We stand in a line, in the belly of a house that shakes like a threshing floor, and we wait to make water.
I have queued for bread in the lean months. I have queued for the priest to lay ash upon my brow. Never did I think to see men and women queue for the privy, patient as sheep, when the ditch stands empty not thirty paces off. But there is no ditch here. Only a door, and behind it a chamber that swallows filth without a nightsoil man to cart it, and clean water that leaps up cold at the wave of a hand, no bucket, no well, no drawing of the rope. Sorcery, plain as day, and none here cross themselves.
The women go two and three together, whispering, holding one another up, and come out laughing at nothing, their cheeks wet, their eyes red as if from weeping or from smoke.
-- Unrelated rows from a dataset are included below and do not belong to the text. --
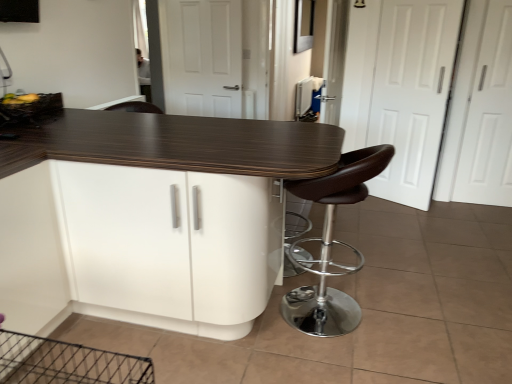 Question: Considering the relative sizes of wooden textured basket at upper left and white matte door at center, marked as the 3th screen door in a right-to-left arrangement, in the image provided, is wooden textured basket at upper left thinner than white matte door at center, marked as the 3th screen door in a right-to-left arrangement,?

Choices:
 (A) no
 (B) yes

Answer: (A)

Question: Considering the relative sizes of wooden textured basket at upper left and white matte door at center, which is the first screen door from left to right, in the image provided, is wooden textured basket at upper left bigger than white matte door at center, which is the first screen door from left to right,?

Choices:
 (A) yes
 (B) no

Answer: (B)

Question: Is wooden textured basket at upper left in front of white matte door at center, marked as the 3th screen door in a right-to-left arrangement?

Choices:
 (A) no
 (B) yes

Answer: (B)

Question: From a real-world perspective, is wooden textured basket at upper left physically above white matte door at center, marked as the 3th screen door in a right-to-left arrangement?

Choices:
 (A) no
 (B) yes

Answer: (A)

Question: Is wooden textured basket at upper left placed right next to white matte door at center, marked as the 3th screen door in a right-to-left arrangement?

Choices:
 (A) no
 (B) yes

Answer: (A)

Question: Is point (25, 119) closer or farther from the camera than point (216, 188)?

Choices:
 (A) farther
 (B) closer

Answer: (A)

Question: In the image, is wooden textured basket at upper left positioned in front of or behind white glossy cabinet at center?

Choices:
 (A) front
 (B) behind

Answer: (B)

Question: Based on their positions, is wooden textured basket at upper left located to the left or right of white glossy cabinet at center?

Choices:
 (A) left
 (B) right

Answer: (A)

Question: Considering the positions of wooden textured basket at upper left and white glossy cabinet at center in the image, is wooden textured basket at upper left wider or thinner than white glossy cabinet at center?

Choices:
 (A) wide
 (B) thin

Answer: (B)

Question: Based on their sizes in the image, would you say white matte screen door at right, acting as the first screen door starting from the right, is bigger or smaller than white matte door at right, placed as the second screen door when sorted from left to right?

Choices:
 (A) small
 (B) big

Answer: (B)

Question: Would you say white matte screen door at right, the 3th screen door viewed from the left, is inside or outside white matte door at right, the 2th screen door from the right?

Choices:
 (A) outside
 (B) inside

Answer: (A)

Question: From the image's perspective, is white matte screen door at right, acting as the first screen door starting from the right, positioned above or below white matte door at right, placed as the second screen door when sorted from left to right?

Choices:
 (A) above
 (B) below

Answer: (B)

Question: Looking at their shapes, would you say white matte screen door at right, the 3th screen door viewed from the left, is wider or thinner than white matte door at right, the 2th screen door from the right?

Choices:
 (A) thin
 (B) wide

Answer: (B)

Question: From the image's perspective, is wooden textured basket at upper left positioned above or below brown leather stool at right?

Choices:
 (A) above
 (B) below

Answer: (A)

Question: Considering their positions, is wooden textured basket at upper left located in front of or behind brown leather stool at right?

Choices:
 (A) front
 (B) behind

Answer: (B) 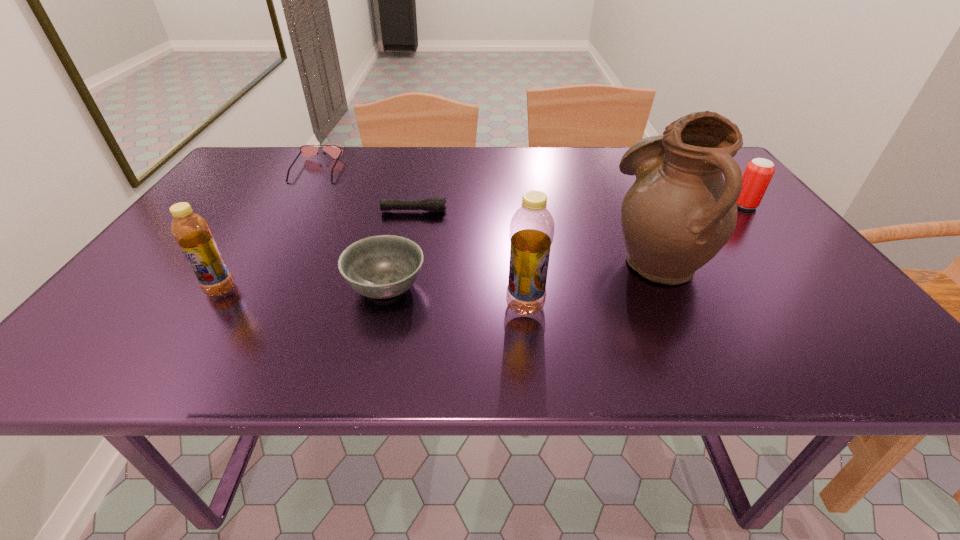 Please show where to add a bottle on the right while keeping spacing even. Please provide its 2D coordinates. Your answer should be formatted as a tuple, i.e. [(x, y)], where the tuple contains the x and y coordinates of a point satisfying the conditions above.

[(855, 323)] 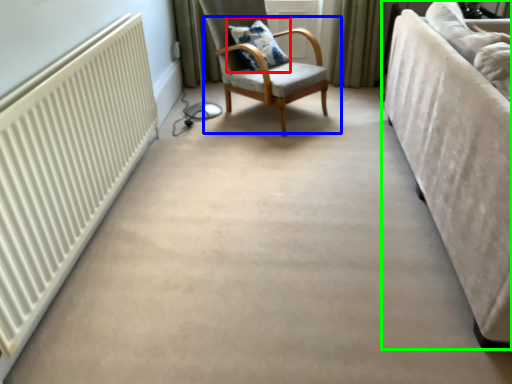 Question: Which object is positioned farthest from pillow (highlighted by a red box)? Select from chair (highlighted by a blue box) and studio couch (highlighted by a green box).

Choices:
 (A) chair
 (B) studio couch

Answer: (B) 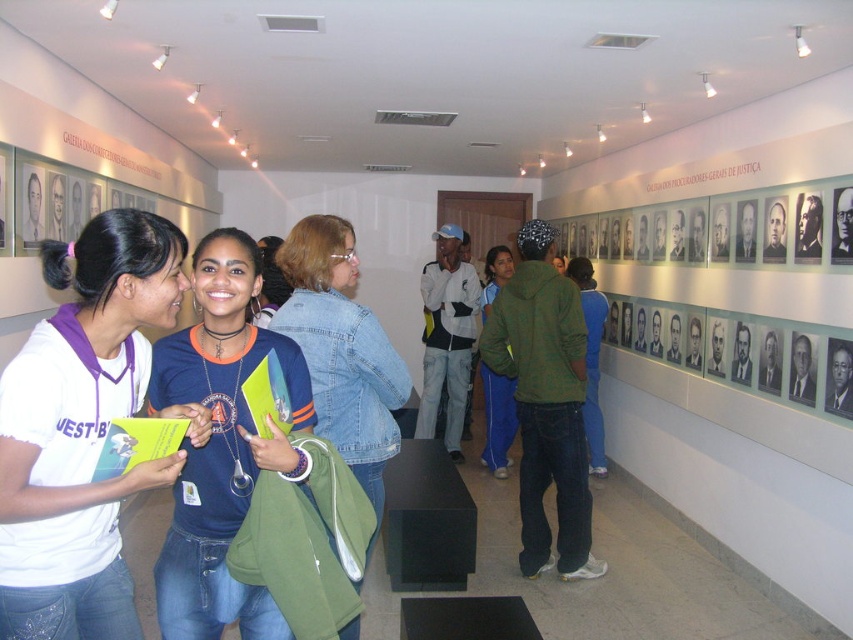 Please look at the scene. There is a point marked at coordinates (x=221, y=444). What object is located at this point?

The point at (x=221, y=444) marks the blue denim jacket at center.

You are an artist trying to paint the scene. You notice the denim jacket at center and the blue denim jeans at center. Which object should you paint first if you follow the rule of painting taller objects before shorter ones?

The denim jacket at center is much taller than the blue denim jeans at center, so you should paint the denim jacket at center first. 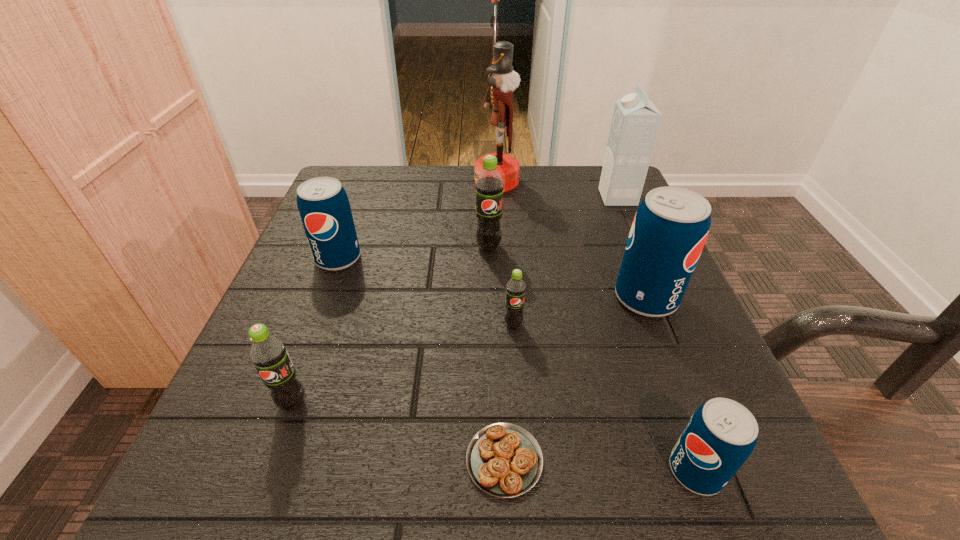 Where is `the nearest blue pop`? the nearest blue pop is located at coordinates (720, 436).

Where is `the smallest blue pop`? This screenshot has height=540, width=960. the smallest blue pop is located at coordinates (720, 436).

This screenshot has width=960, height=540. In order to click on pastry in this screenshot , I will do `click(504, 460)`.

In order to click on vacant area situated 0.280m on the front-facing side of the tallest object in this screenshot , I will do `click(358, 181)`.

Locate an element on the screen. The width and height of the screenshot is (960, 540). free space located 0.060m on the front-facing side of the tallest object is located at coordinates (449, 181).

This screenshot has height=540, width=960. I want to click on free space located 0.070m on the front-facing side of the tallest object, so [x=445, y=181].

Identify the location of vacant space situated 0.180m on the front label of the carton. This screenshot has width=960, height=540. (523, 197).

The image size is (960, 540). What are the coordinates of `free spot located on the front label of the carton` in the screenshot? It's located at (566, 197).

This screenshot has width=960, height=540. Identify the location of free space located on the front label of the carton. (453, 197).

Identify the location of vacant space located 0.170m on the back of the second nearest blue pop. (616, 224). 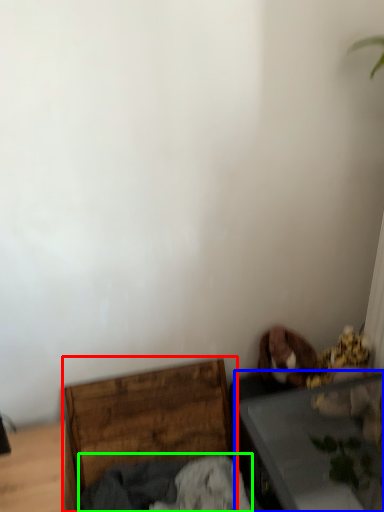 Question: Estimate the real-world distances between objects in this image. Which object is farther from furniture (highlighted by a red box), table (highlighted by a blue box) or clothing (highlighted by a green box)?

Choices:
 (A) table
 (B) clothing

Answer: (A) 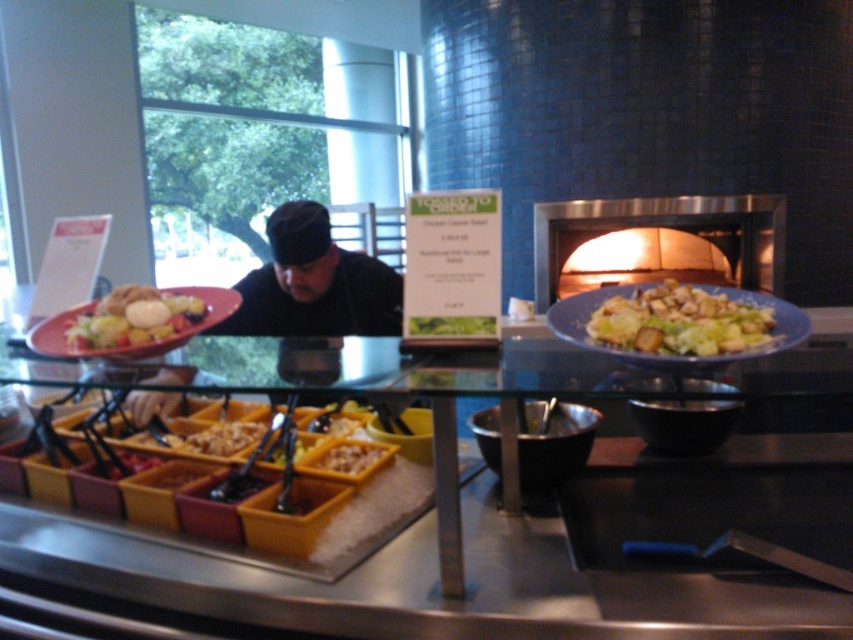 You are a customer at the buffet station and want to grab a salad. You notice the black fabric at center and the green leafy vegetable at center. Which object is closer to your right side when facing the food station?

The green leafy vegetable at center is closer to your right side because the black fabric at center is to the left of it.

You are a customer at the buffet and want to grab both the matte brown croutons at center and the yellow plastic tray at center. Which object should you reach for first to get the one that is closer to you?

The matte brown croutons at center is closer to the viewer than the yellow plastic tray at center, so you should reach for the matte brown croutons at center first. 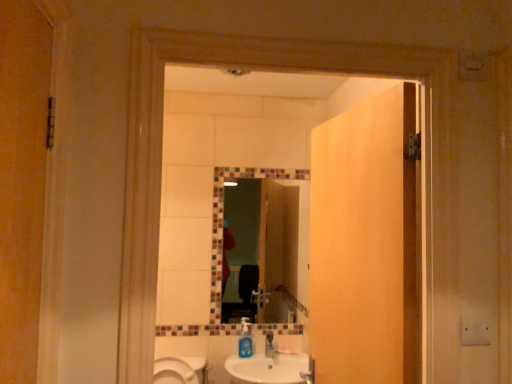 Question: Can you confirm if matte wood door at center is smaller than blue translucent soap dispenser at center?

Choices:
 (A) yes
 (B) no

Answer: (B)

Question: From the image's perspective, is matte wood door at center below blue translucent soap dispenser at center?

Choices:
 (A) yes
 (B) no

Answer: (B)

Question: Can you confirm if matte wood door at center is taller than blue translucent soap dispenser at center?

Choices:
 (A) no
 (B) yes

Answer: (B)

Question: Is there a large distance between matte wood door at center and blue translucent soap dispenser at center?

Choices:
 (A) no
 (B) yes

Answer: (B)

Question: Considering the relative positions of matte wood door at center and blue translucent soap dispenser at center in the image provided, is matte wood door at center to the left of blue translucent soap dispenser at center from the viewer's perspective?

Choices:
 (A) no
 (B) yes

Answer: (A)

Question: Considering the relative positions of matte wood door at center and blue translucent soap dispenser at center in the image provided, is matte wood door at center behind blue translucent soap dispenser at center?

Choices:
 (A) yes
 (B) no

Answer: (B)

Question: Does multicolored mosaic mirror at center have a lesser width compared to matte wood door at center?

Choices:
 (A) no
 (B) yes

Answer: (B)

Question: Is matte wood door at center a part of multicolored mosaic mirror at center?

Choices:
 (A) yes
 (B) no

Answer: (B)

Question: Does multicolored mosaic mirror at center appear on the left side of matte wood door at center?

Choices:
 (A) no
 (B) yes

Answer: (B)

Question: Is multicolored mosaic mirror at center at the right side of matte wood door at center?

Choices:
 (A) yes
 (B) no

Answer: (B)

Question: From a real-world perspective, is multicolored mosaic mirror at center under matte wood door at center?

Choices:
 (A) yes
 (B) no

Answer: (A)

Question: Is matte wood door at center at the back of multicolored mosaic mirror at center?

Choices:
 (A) no
 (B) yes

Answer: (A)

Question: Is matte wood door at center bigger than white glossy sink at lower center?

Choices:
 (A) no
 (B) yes

Answer: (B) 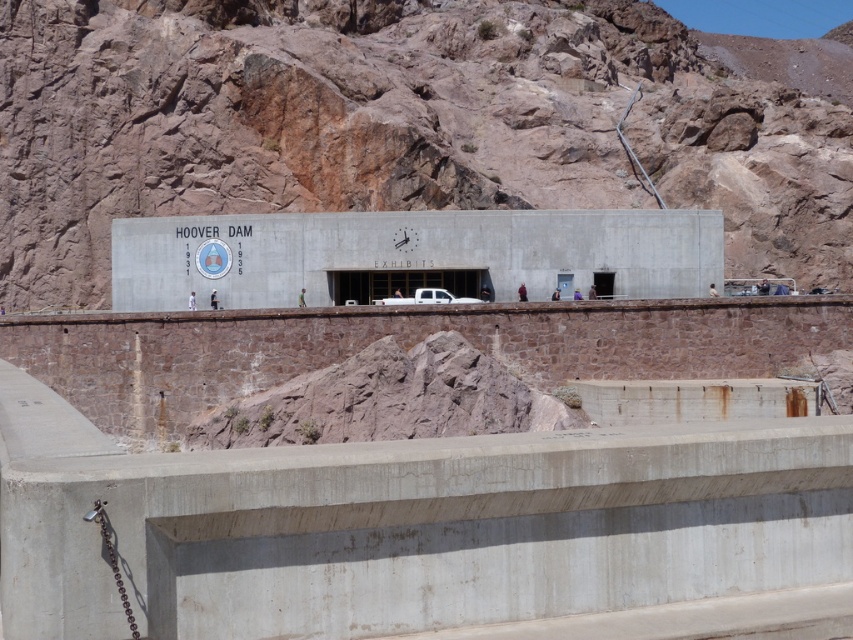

There is a girl before me who has been shaking her little glowing tile at her own reflected face for the length of a Paternoster, saying words to no one. Bewitched, poor creature. I would fetch the priest, but I do not think the priest comes to this place.
They are not hungry. That is the thing I cannot put down. Not one of them is hungry, nor cold, nor working. They have drunk themselves witless and paid good coin to do it and now they wait, in their fine thin garments, for a warm room to be free.
The good Lord gave us the winter to teach us what waiting is for. These have forgotten. They will remember.